*** EXTRACTED DATA

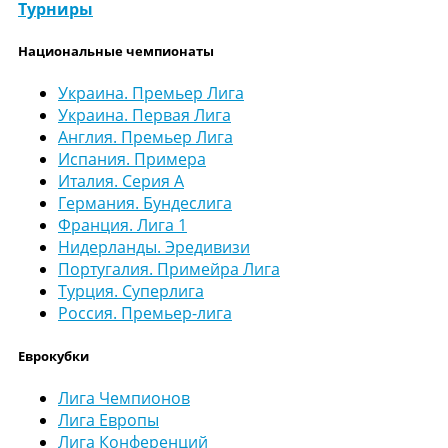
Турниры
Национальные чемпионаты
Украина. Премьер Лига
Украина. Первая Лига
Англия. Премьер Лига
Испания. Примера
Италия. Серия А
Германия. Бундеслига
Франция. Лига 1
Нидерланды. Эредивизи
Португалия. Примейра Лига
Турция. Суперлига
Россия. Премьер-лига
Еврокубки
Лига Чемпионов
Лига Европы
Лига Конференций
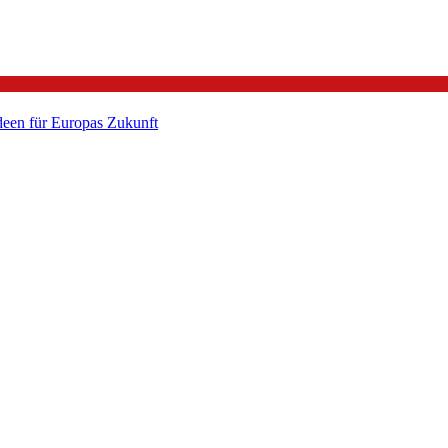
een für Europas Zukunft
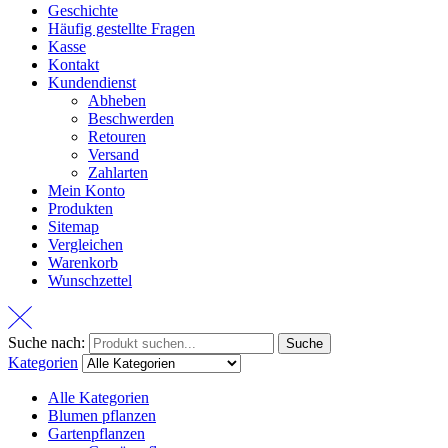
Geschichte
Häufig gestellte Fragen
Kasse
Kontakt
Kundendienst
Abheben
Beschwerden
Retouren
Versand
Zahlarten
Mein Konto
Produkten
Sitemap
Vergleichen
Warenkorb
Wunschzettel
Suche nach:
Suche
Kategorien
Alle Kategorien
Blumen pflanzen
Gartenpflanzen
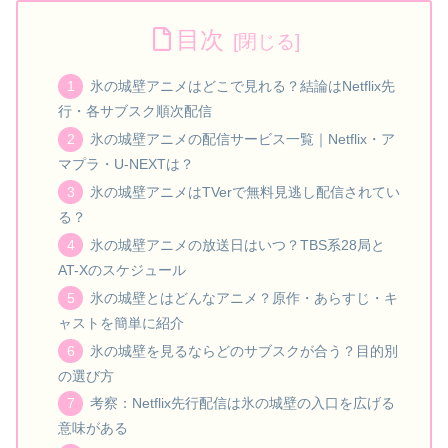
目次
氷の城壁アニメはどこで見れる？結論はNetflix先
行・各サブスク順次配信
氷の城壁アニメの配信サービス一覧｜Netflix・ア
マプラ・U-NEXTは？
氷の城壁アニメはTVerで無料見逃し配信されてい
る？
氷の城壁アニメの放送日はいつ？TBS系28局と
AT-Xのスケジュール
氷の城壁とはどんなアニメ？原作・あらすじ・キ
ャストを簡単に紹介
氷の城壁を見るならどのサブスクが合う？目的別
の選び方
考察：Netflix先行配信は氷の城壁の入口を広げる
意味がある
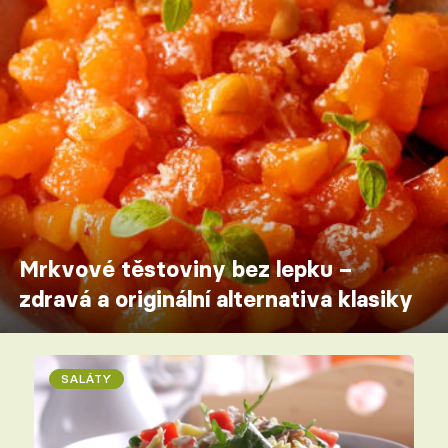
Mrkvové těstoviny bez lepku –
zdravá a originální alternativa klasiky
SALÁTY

******
*** EXTRACTED DATA

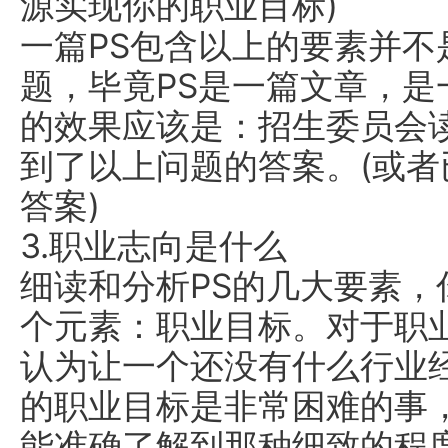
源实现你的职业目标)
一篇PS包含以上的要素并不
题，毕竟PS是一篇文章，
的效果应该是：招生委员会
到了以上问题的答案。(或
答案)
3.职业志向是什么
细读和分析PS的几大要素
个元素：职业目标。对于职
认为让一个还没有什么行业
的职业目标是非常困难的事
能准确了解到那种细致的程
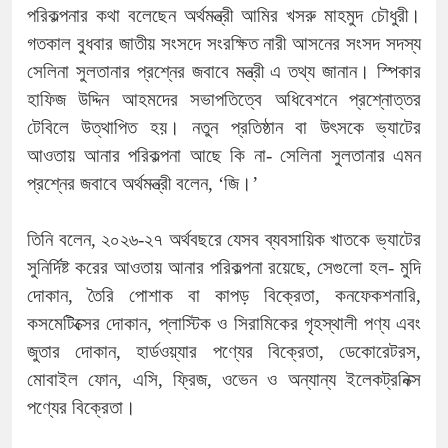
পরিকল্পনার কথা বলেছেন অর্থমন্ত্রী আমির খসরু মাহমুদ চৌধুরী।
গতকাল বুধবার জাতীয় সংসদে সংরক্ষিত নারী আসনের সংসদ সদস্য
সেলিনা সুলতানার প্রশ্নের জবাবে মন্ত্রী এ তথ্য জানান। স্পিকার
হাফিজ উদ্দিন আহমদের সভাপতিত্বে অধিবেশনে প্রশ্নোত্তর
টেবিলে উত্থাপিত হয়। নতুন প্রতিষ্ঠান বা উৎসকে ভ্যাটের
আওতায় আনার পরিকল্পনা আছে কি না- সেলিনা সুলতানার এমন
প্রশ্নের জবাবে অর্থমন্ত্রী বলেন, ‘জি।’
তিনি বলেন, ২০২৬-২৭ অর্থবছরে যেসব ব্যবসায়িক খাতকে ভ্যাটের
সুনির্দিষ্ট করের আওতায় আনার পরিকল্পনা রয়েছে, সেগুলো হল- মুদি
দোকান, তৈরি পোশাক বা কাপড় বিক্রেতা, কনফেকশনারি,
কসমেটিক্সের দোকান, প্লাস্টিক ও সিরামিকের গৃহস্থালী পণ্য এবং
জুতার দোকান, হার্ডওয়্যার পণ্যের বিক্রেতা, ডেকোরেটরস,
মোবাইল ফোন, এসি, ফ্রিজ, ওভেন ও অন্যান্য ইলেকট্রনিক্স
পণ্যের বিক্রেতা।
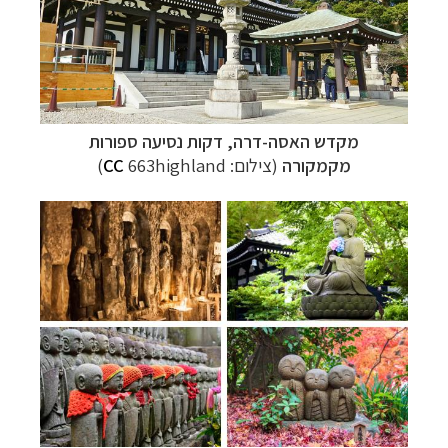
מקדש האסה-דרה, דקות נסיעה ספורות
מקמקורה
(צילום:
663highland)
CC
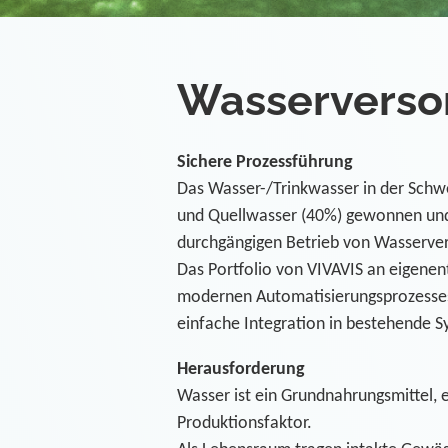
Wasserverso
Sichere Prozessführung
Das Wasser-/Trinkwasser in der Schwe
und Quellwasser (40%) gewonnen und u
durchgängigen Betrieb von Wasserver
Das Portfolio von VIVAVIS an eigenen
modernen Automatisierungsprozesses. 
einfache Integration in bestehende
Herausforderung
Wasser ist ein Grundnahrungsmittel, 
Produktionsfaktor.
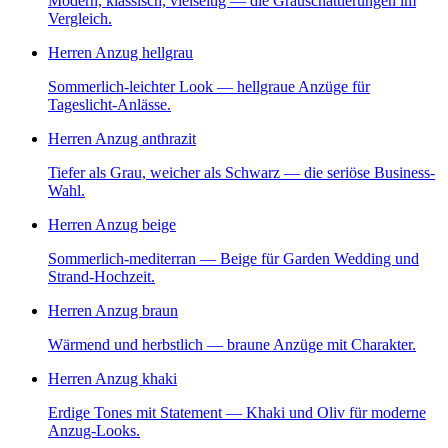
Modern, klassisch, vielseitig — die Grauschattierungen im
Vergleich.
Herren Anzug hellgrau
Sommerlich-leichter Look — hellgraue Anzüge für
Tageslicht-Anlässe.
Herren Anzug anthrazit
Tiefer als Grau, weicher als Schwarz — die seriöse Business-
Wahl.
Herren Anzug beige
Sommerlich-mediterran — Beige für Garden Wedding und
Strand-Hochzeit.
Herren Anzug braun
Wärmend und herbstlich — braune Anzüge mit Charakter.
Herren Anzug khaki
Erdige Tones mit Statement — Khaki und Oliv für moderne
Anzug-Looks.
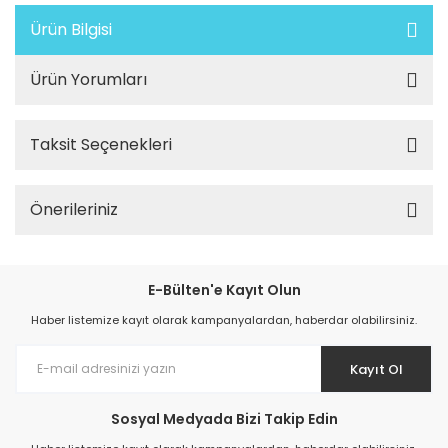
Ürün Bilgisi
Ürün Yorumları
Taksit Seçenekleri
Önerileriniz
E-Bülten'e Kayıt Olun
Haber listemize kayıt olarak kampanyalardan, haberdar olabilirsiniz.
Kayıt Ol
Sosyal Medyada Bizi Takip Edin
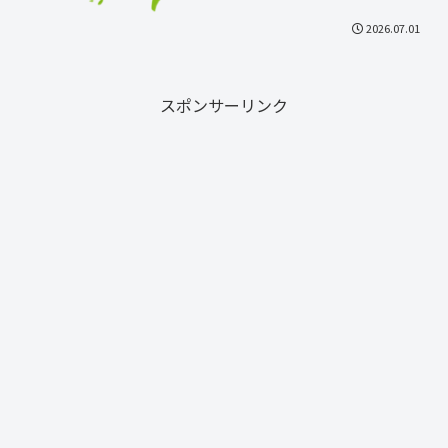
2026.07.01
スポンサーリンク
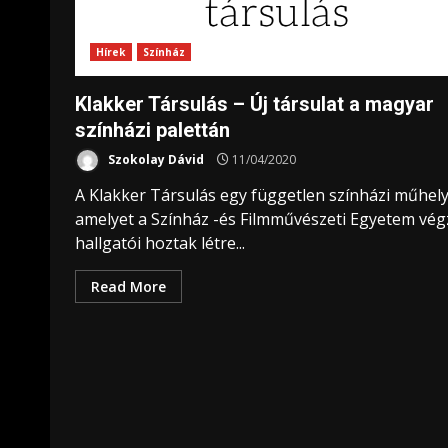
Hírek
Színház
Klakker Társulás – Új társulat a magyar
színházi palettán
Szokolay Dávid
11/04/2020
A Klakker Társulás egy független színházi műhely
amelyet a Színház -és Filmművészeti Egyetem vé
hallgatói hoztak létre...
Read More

******
*** EXTRACTED DATA

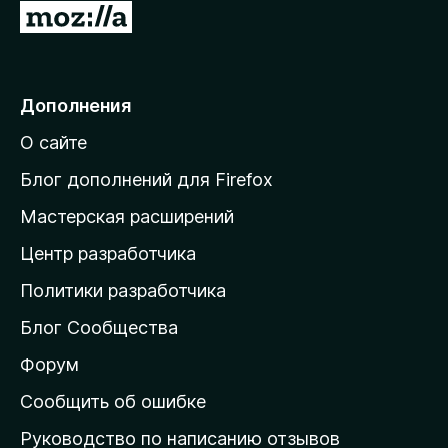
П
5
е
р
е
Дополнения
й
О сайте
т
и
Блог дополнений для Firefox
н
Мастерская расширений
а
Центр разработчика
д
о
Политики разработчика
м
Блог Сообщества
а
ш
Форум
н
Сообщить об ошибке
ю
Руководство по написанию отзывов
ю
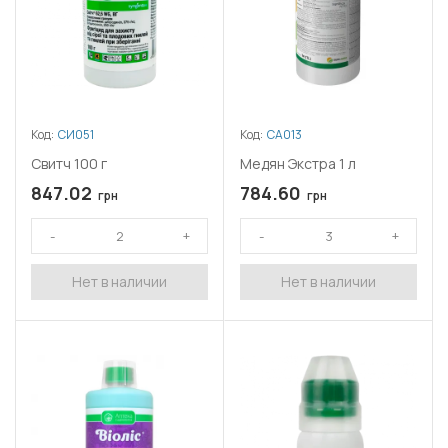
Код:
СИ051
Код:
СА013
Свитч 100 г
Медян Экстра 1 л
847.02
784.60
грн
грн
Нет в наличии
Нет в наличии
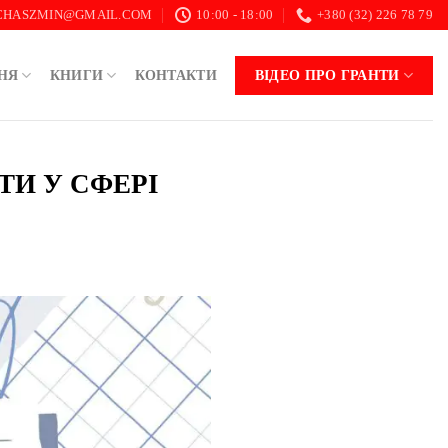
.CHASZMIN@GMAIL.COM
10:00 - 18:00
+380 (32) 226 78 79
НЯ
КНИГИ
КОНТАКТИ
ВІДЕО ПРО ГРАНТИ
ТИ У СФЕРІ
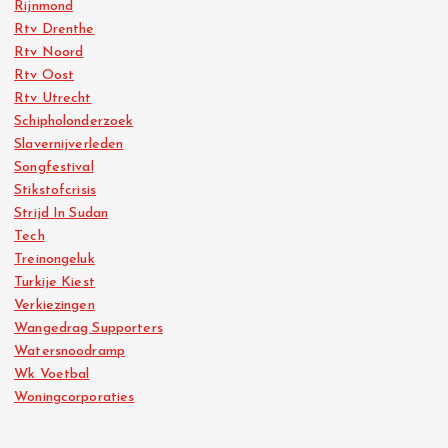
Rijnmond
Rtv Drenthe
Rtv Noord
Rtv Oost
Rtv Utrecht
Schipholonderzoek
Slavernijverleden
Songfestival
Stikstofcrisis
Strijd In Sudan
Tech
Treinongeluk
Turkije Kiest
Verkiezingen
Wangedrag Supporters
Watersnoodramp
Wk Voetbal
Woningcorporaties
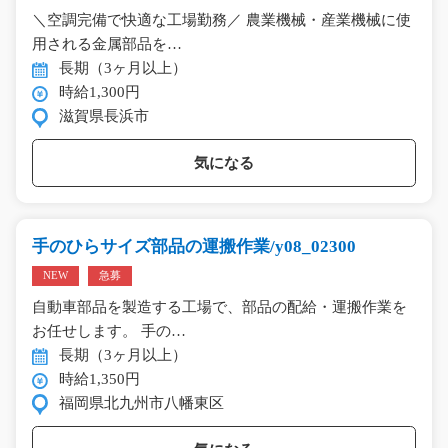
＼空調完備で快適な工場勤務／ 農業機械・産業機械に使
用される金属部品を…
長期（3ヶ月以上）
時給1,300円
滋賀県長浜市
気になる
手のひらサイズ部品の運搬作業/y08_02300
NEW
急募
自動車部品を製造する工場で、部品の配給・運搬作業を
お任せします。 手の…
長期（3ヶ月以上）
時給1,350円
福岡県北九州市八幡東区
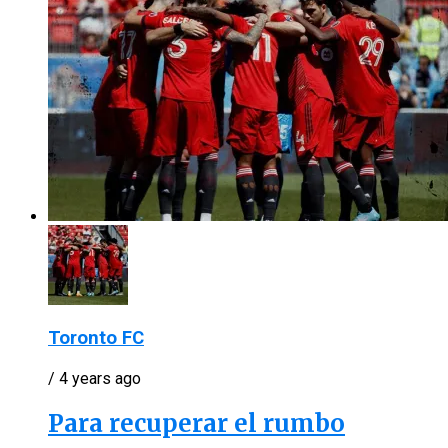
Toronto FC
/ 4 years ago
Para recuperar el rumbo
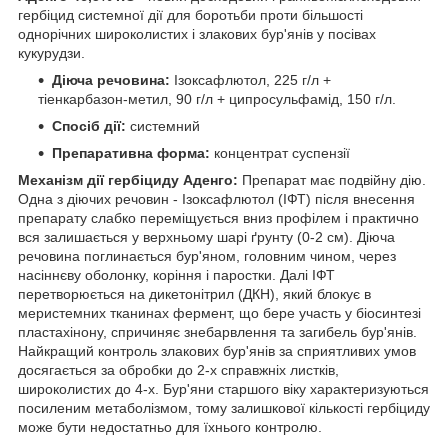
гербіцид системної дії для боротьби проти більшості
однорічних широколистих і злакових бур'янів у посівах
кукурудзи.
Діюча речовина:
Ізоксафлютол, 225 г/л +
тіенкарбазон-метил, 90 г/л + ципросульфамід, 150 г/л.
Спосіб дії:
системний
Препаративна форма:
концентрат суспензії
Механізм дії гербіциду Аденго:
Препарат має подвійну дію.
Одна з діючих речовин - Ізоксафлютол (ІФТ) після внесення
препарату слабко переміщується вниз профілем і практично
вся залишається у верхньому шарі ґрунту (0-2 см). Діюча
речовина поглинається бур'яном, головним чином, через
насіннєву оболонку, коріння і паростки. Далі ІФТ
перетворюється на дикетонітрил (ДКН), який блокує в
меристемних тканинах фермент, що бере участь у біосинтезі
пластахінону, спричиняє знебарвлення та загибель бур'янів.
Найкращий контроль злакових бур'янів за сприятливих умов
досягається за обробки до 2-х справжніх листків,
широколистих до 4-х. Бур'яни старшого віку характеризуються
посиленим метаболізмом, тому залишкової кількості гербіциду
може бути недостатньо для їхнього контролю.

******

» ACTION ITEM
Copy each line in the entries above where the word "янів" shows up.

» FINISHED TASK
однорічних широколистих і злакових бур'янів у посівах
пластахінону, спричиняє знебарвлення та загибель бур'янів.
Найкращий контроль злакових бур'янів за сприятливих умов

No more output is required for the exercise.